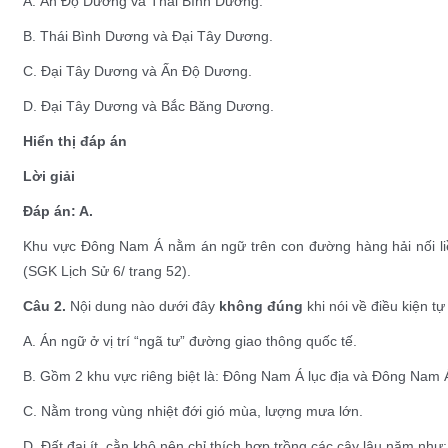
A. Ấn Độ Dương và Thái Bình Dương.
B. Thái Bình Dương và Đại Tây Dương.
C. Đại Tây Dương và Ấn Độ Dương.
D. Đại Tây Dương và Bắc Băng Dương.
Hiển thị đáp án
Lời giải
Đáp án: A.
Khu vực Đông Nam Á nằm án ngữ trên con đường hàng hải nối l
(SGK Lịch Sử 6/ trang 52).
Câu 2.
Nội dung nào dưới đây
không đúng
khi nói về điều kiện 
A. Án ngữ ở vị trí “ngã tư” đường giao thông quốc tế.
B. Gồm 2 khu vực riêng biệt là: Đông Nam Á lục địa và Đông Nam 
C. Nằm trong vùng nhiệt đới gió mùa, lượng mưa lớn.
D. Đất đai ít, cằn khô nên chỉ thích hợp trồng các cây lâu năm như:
--
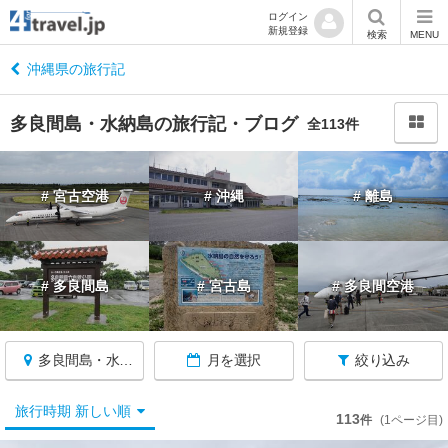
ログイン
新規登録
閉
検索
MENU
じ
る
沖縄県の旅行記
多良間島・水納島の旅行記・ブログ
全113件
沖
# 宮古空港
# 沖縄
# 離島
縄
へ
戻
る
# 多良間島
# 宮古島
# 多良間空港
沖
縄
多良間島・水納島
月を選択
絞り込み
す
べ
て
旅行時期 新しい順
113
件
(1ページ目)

Work order: In the listing above, find the line with "A. Ấn Độ Dương và Thái Bình Dương." and the line with "A. Án ngữ ở", then print exactly those lines and every line between them.

Your response:
A. Ấn Độ Dương và Thái Bình Dương.
B. Thái Bình Dương và Đại Tây Dương.
C. Đại Tây Dương và Ấn Độ Dương.
D. Đại Tây Dương và Bắc Băng Dương.
Hiển thị đáp án
Lời giải
Đáp án: A.
Khu vực Đông Nam Á nằm án ngữ trên con đường hàng hải nối l
(SGK Lịch Sử 6/ trang 52).
Câu 2.
Nội dung nào dưới đây
không đúng
khi nói về điều kiện 
A. Án ngữ ở vị trí “ngã tư” đường giao thông quốc tế.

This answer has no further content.